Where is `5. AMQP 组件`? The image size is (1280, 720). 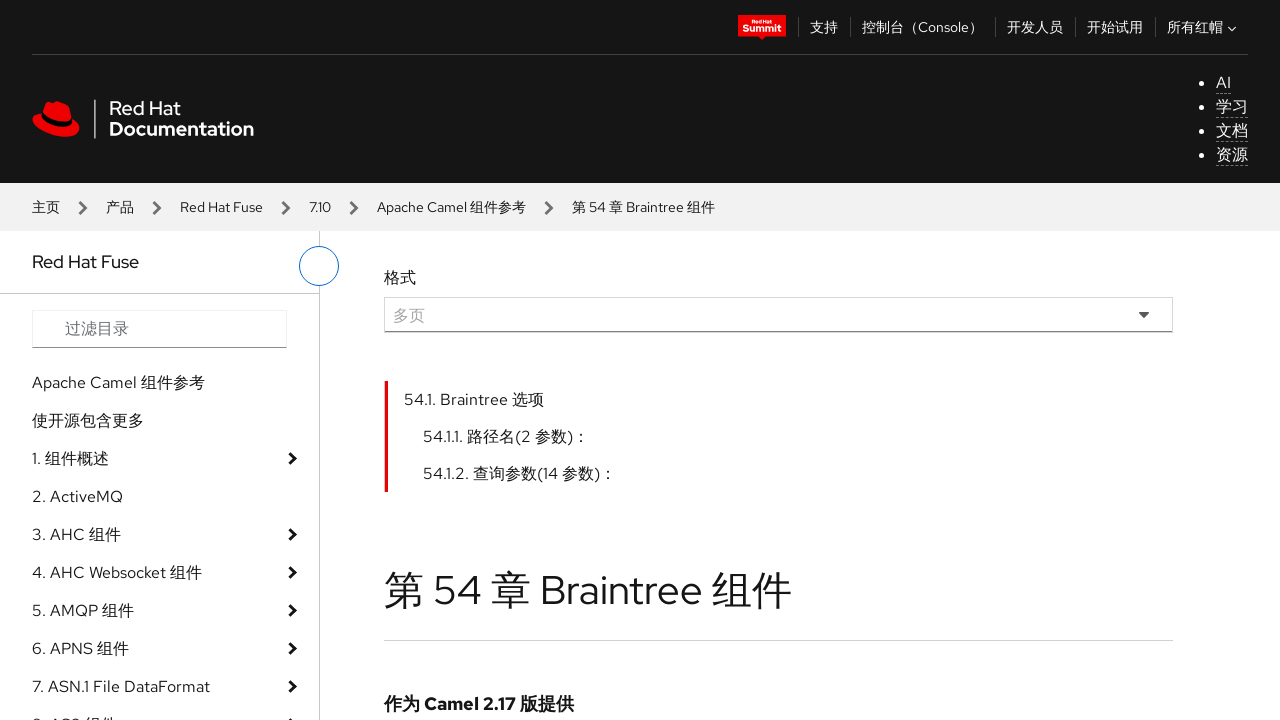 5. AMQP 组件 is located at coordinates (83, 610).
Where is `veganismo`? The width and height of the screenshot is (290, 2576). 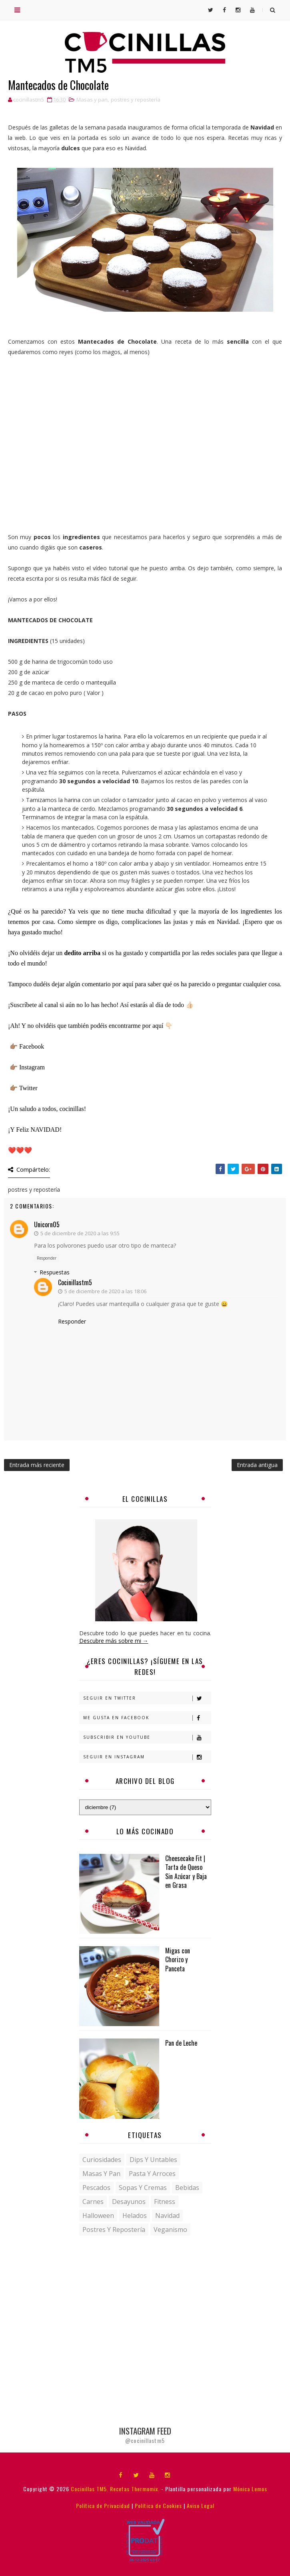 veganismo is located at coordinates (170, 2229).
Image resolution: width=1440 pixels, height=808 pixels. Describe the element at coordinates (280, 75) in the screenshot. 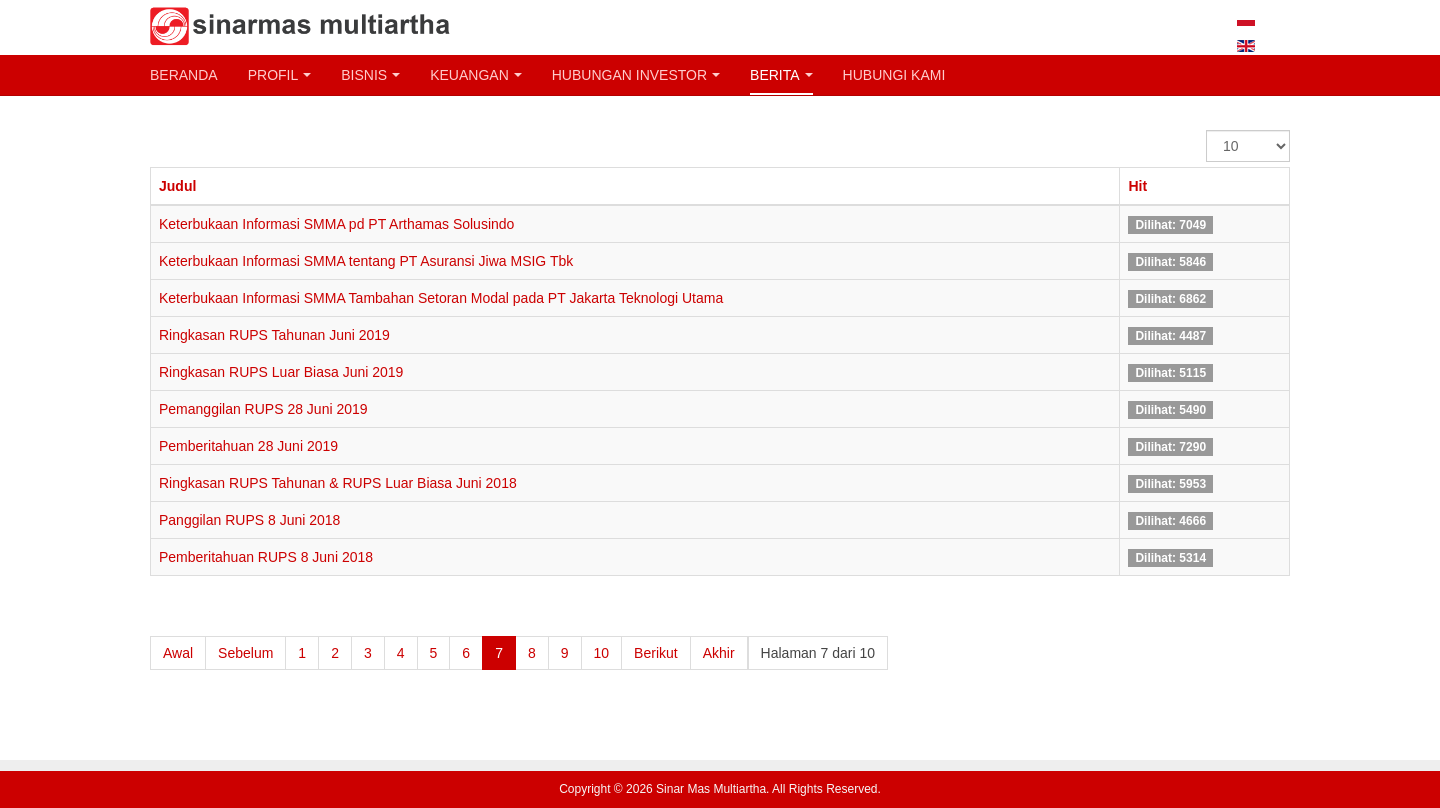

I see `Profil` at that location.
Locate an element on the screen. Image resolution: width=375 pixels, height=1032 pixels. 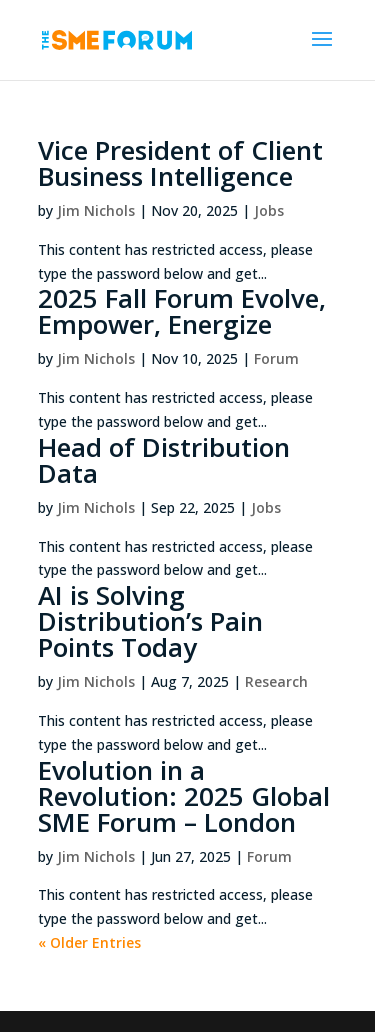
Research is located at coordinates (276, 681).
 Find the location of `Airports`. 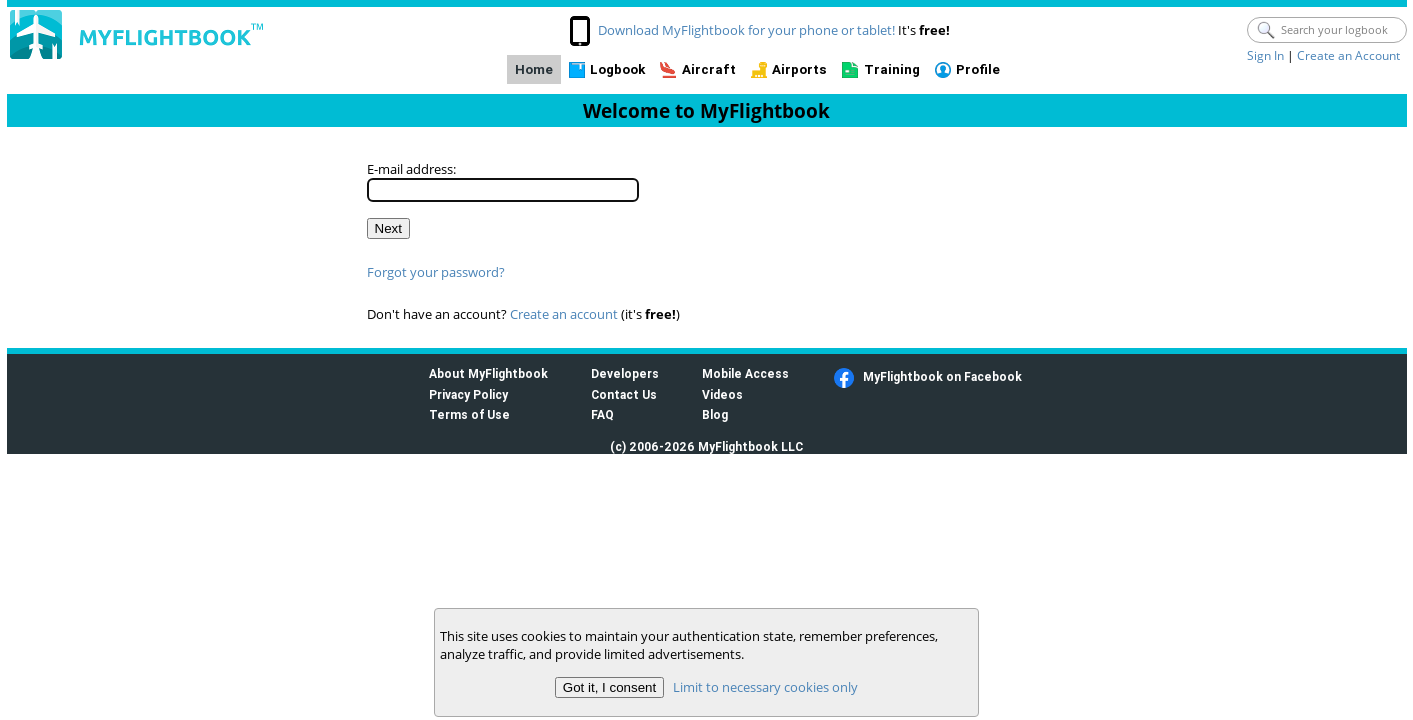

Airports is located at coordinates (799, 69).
================
A word-for-word repeat of the lines from the line with "Locate an element" to the last line of the data, both ends included and pictures left out, is all that should appear.

Locate an element on the screen. Image resolution: width=375 pixels, height=1032 pixels. 
Research is located at coordinates (276, 681).
 Find the location of `Airports`. 

Airports is located at coordinates (799, 69).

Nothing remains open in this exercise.